By  on August 21, 2014

VIENNA (Reuters) — Viscose fibers maker Lenzing announced higher savings targets on Thursday after first-half operating profit more than halved on deteriorating viscose prices.

The Austrian company, which is the world's biggest maker of cellulose fibers including its trademark Tencel, said it now expected cost savings of up to 90 million euros, or $119 million, this year, half as much again as originally planned.

First-half earnings before interest and tax (EBIT) were 32 million euros, or $42.4 million, on sales that fell 4 percent to 900 million euros, or $1.19 billion.

Lenzing said it expected viscose staple fiber (VSF) prices, which are driven by the Chinese market and closely linked to cotton prices, to improve in 2015 at the earliest.

"There are no perceptible signs of any easing of the situation on the global fiber market in the second half of 2014," it said in a statement. "Repeated measures initiated to stabilize prices are bound to fail."

Lenzing said it more than halved capital expenditure to 64 million euros, or $84.8 million, in the first half, and would concentrate on promoting its higher-margin specialty fibers Tencel and Modal.

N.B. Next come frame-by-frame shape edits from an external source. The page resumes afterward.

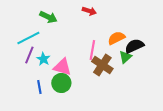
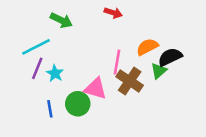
pink triangle: (62, 67) -> (95, 89), moved

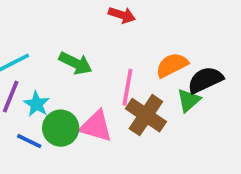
green arrow: (61, 20) -> (76, 63), moved
green circle: (78, 104) -> (61, 128), moved
blue line: (50, 109) -> (29, 141), moved, turned -54

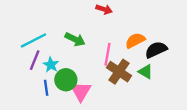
green triangle: (189, 100) -> (146, 72), moved, turned -49
pink triangle: (96, 126) -> (81, 91), moved, turned 45
blue line: (29, 141) -> (46, 88), turned 56

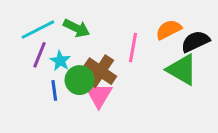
green arrow: (75, 39) -> (77, 28), moved
brown cross: (119, 72) -> (100, 71), moved
green triangle: (146, 72) -> (182, 70), size x1.6

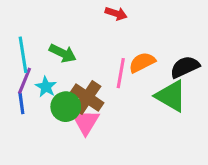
cyan line: (38, 30) -> (23, 55), turned -72
orange semicircle: (169, 30) -> (142, 62), moved
blue line: (54, 90) -> (21, 104), moved

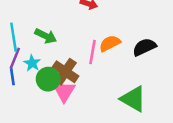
green triangle: (171, 96) -> (133, 99), moved

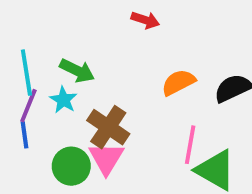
pink line: (93, 52) -> (190, 145), moved
cyan star: (32, 63) -> (63, 100), moved
green circle: (48, 79) -> (71, 166), moved

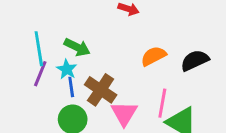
blue line: (24, 135) -> (71, 87), moved
pink triangle: (106, 158) -> (124, 113), moved

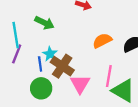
green arrow: (77, 47) -> (44, 23), moved
cyan star: (67, 69) -> (50, 54), moved

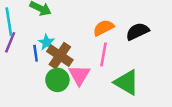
pink line: (109, 76) -> (104, 54), moved
green circle: (41, 88) -> (57, 80), moved

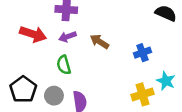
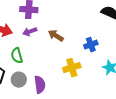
green semicircle: (64, 65) -> (17, 56), moved
yellow cross: (142, 94) -> (72, 68), moved

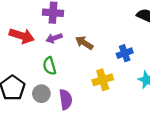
green semicircle: (17, 56) -> (49, 66), moved

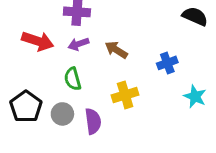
yellow cross: (103, 80) -> (125, 95), moved

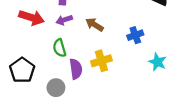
gray circle: (62, 114) -> (56, 88), moved
purple semicircle: (93, 121) -> (76, 69), moved

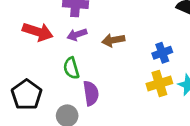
brown arrow: (94, 25) -> (113, 40), turned -42
yellow cross: (101, 61) -> (159, 84), moved

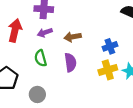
red arrow: (38, 32) -> (15, 30), turned -95
purple semicircle: (91, 93) -> (70, 62), moved

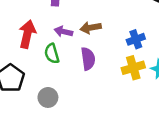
red arrow: (15, 30) -> (27, 34), moved
purple arrow: (45, 33) -> (63, 32), moved, turned 32

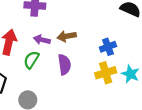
green semicircle: (52, 54) -> (31, 60), turned 48

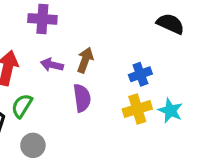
brown arrow: (67, 36) -> (85, 60), turned 120
green semicircle: (31, 60) -> (22, 106), moved

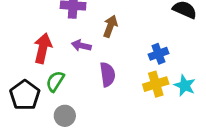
brown arrow: (85, 60) -> (110, 26), moved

A sluggish textile industry has pulled down viscose fiber prices over the past few years, and although demand has recently picked up, capacity expansions by Chinese manufacturers have kept prices low.

Lenzing is the only large non-Chinese player still in the viscose business apart from India's Aditya Birla. Their competitors include China's Fulida Group, Sanyou Chemical and CHTC Helon.